Extracted page text data:
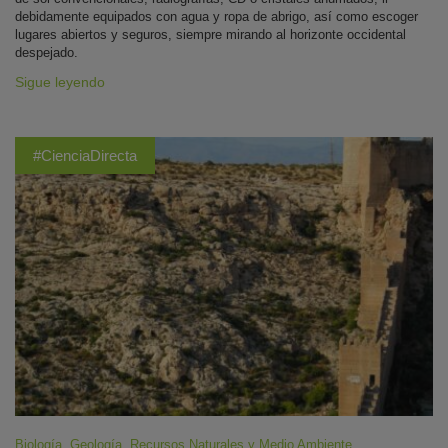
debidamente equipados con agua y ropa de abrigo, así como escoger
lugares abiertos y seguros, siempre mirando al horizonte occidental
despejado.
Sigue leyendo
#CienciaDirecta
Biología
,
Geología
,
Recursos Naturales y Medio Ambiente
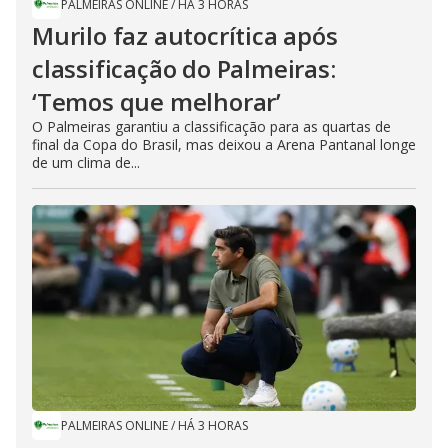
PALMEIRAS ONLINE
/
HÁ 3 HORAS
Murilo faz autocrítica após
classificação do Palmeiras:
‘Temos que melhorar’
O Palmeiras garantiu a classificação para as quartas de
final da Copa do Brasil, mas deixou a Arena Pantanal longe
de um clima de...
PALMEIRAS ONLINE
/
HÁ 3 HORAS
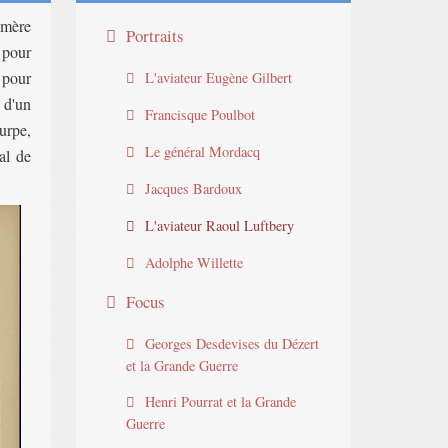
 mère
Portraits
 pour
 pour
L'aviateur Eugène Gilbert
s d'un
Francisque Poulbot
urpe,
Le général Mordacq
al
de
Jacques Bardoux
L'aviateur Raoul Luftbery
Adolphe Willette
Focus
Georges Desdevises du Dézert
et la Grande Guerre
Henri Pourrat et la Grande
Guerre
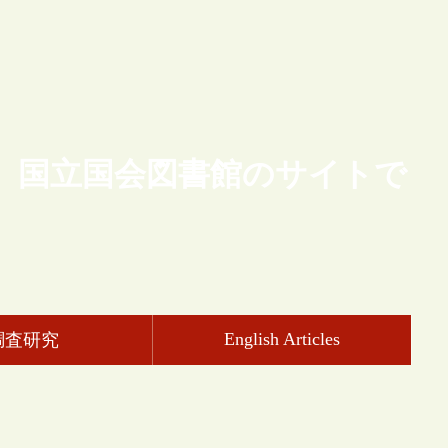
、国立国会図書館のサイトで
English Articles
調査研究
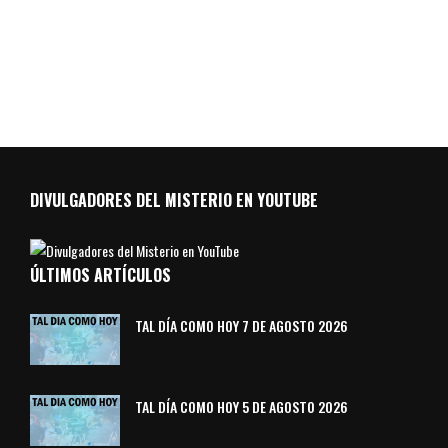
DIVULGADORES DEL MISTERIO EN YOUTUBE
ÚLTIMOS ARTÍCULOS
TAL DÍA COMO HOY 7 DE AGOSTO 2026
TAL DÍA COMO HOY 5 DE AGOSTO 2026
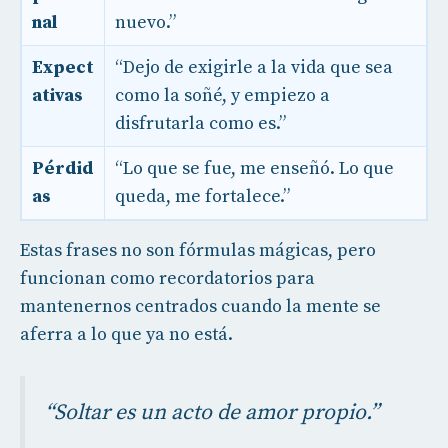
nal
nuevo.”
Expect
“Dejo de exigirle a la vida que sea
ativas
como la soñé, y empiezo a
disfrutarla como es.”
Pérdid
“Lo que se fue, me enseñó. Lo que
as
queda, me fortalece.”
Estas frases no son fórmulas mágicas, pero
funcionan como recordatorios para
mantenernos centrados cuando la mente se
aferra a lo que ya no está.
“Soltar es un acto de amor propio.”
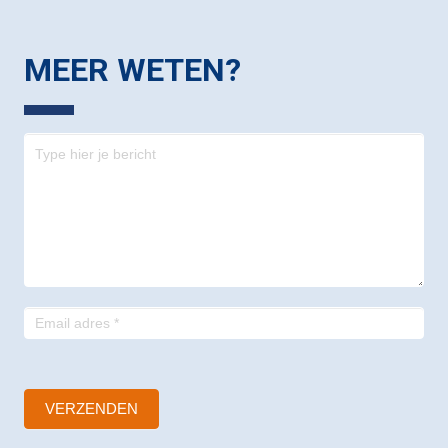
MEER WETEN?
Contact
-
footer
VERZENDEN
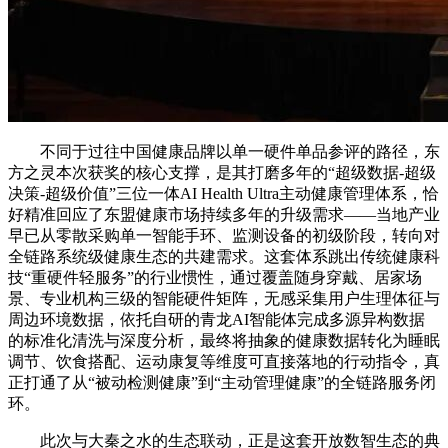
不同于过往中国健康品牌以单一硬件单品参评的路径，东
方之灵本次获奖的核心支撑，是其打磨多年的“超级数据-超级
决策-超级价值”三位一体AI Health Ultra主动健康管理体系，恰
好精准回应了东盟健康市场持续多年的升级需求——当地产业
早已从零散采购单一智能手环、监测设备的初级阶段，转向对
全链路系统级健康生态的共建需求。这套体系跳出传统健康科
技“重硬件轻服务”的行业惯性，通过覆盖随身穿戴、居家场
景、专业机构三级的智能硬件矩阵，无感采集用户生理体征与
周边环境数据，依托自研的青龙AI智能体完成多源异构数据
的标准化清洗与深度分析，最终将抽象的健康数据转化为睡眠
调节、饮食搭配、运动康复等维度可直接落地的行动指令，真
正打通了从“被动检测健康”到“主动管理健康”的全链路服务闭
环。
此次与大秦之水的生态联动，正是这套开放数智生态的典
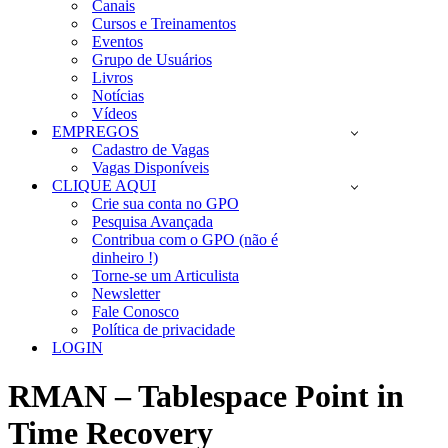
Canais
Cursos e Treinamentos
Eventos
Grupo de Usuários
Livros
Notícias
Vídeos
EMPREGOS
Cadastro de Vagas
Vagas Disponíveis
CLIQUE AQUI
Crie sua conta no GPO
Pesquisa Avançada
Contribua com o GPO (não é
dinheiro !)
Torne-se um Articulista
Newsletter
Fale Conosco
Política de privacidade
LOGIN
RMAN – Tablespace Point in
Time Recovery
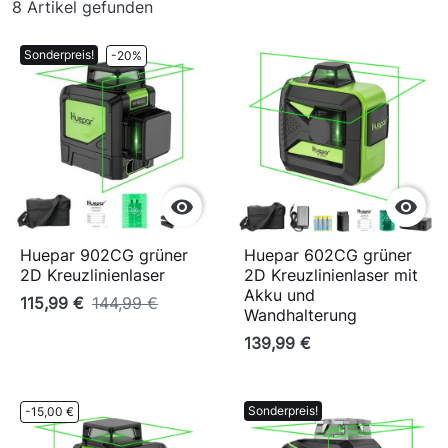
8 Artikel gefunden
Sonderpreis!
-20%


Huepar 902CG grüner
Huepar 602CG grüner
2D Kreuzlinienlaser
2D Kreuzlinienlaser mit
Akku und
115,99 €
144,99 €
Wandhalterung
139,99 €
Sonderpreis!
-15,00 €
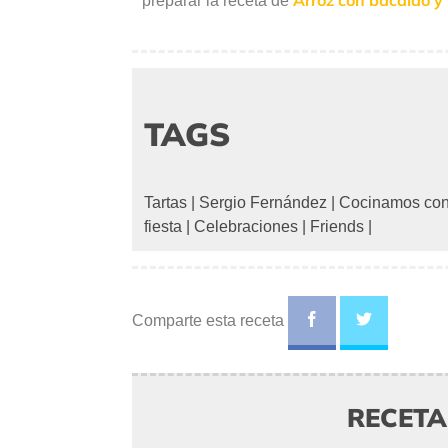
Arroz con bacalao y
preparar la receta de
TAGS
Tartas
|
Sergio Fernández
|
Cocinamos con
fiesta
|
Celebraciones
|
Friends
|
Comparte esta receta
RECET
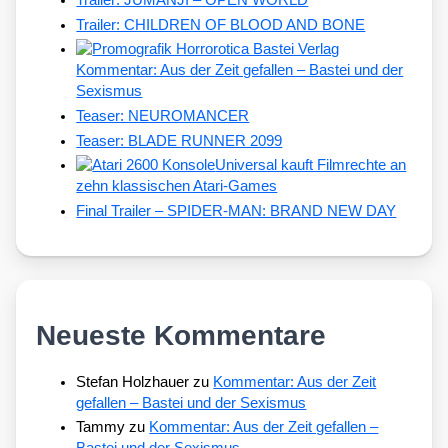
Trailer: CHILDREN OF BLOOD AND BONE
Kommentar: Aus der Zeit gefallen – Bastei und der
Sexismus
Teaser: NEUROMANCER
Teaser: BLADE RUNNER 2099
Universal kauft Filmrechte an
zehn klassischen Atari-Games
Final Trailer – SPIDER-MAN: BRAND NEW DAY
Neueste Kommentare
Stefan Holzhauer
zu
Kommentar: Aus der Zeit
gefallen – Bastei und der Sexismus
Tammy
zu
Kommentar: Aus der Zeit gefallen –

DIRECTIONS: Without including any pictures, please restate all the records exactly.

EXPECTED ANSWER:
debidamente equipados con agua y ropa de abrigo, así como escoger
lugares abiertos y seguros, siempre mirando al horizonte occidental
despejado.
Sigue leyendo
#CienciaDirecta
Biología
,
Geología
,
Recursos Naturales y Medio Ambiente
PALMEIRAS ONLINE
/
HÁ 3 HORAS
Murilo faz autocrítica após
classificação do Palmeiras:
‘Temos que melhorar’
O Palmeiras garantiu a classificação para as quartas de
final da Copa do Brasil, mas deixou a Arena Pantanal longe
de um clima de...
PALMEIRAS ONLINE
/
HÁ 3 HORAS
 mère
Portraits
 pour
 pour
L'aviateur Eugène Gilbert
s d'un
Francisque Poulbot
urpe,
Le général Mordacq
al
de
Jacques Bardoux
L'aviateur Raoul Luftbery
Adolphe Willette
Focus
Georges Desdevises du Dézert
et la Grande Guerre
Henri Pourrat et la Grande
Guerre
、国立国会図書館のサイトで
English Articles
調査研究
DIVULGADORES DEL MISTERIO EN YOUTUBE
ÚLTIMOS ARTÍCULOS
TAL DÍA COMO HOY 7 DE AGOSTO 2026
TAL DÍA COMO HOY 5 DE AGOSTO 2026
nal
nuevo.”
Expect
“Dejo de exigirle a la vida que sea
ativas
como la soñé, y empiezo a
disfrutarla como es.”
Pérdid
“Lo que se fue, me enseñó. Lo que
as
queda, me fortalece.”
Estas frases no son fórmulas mágicas, pero
funcionan como recordatorios para
mantenernos centrados cuando la mente se
aferra a lo que ya no está.
“Soltar es un acto de amor propio.”
MEER WETEN?
Contact
-
footer
VERZENDEN
不同于过往中国健康品牌以单一硬件单品参评的路径，东
方之灵本次获奖的核心支撑，是其打磨多年的“超级数据-超级
决策-超级价值”三位一体AI Health Ultra主动健康管理体系，恰
好精准回应了东盟健康市场持续多年的升级需求——当地产业
早已从零散采购单一智能手环、监测设备的初级阶段，转向对
全链路系统级健康生态的共建需求。这套体系跳出传统健康科
技“重硬件轻服务”的行业惯性，通过覆盖随身穿戴、居家场
景、专业机构三级的智能硬件矩阵，无感采集用户生理体征与
周边环境数据，依托自研的青龙AI智能体完成多源异构数据
的标准化清洗与深度分析，最终将抽象的健康数据转化为睡眠
调节、饮食搭配、运动康复等维度可直接落地的行动指令，真
正打通了从“被动检测健康”到“主动管理健康”的全链路服务闭
环。
此次与大秦之水的生态联动，正是这套开放数智生态的典
Canais
Cursos e Treinamentos
Eventos
Grupo de Usuários
Livros
Notícias
Vídeos
EMPREGOS
Cadastro de Vagas
Vagas Disponíveis
CLIQUE AQUI
Crie sua conta no GPO
Pesquisa Avançada
Contribua com o GPO (não é
dinheiro !)
Torne-se um Articulista
Newsletter
Fale Conosco
Política de privacidade
LOGIN
RMAN – Tablespace Point in
Time Recovery
8 Artikel gefunden
Sonderpreis!
-20%


Huepar 902CG grüner
Huepar 602CG grüner
2D Kreuzlinienlaser
2D Kreuzlinienlaser mit
Akku und
115,99 €
144,99 €
Wandhalterung
139,99 €
Sonderpreis!
-15,00 €
Arroz con bacalao y
preparar la receta de
TAGS
Tartas
|
Sergio Fernández
|
Cocinamos con
fiesta
|
Celebraciones
|
Friends
|
Comparte esta receta
RECET
Trailer: CHILDREN OF BLOOD AND BONE
Kommentar: Aus der Zeit gefallen – Bastei und der
Sexismus
Teaser: NEUROMANCER
Teaser: BLADE RUNNER 2099
Universal kauft Filmrechte an
zehn klassischen Atari-Games
Final Trailer – SPIDER-MAN: BRAND NEW DAY
Neueste Kommentare
Stefan Holzhauer
zu
Kommentar: Aus der Zeit
gefallen – Bastei und der Sexismus
Tammy
zu
Kommentar: Aus der Zeit gefallen –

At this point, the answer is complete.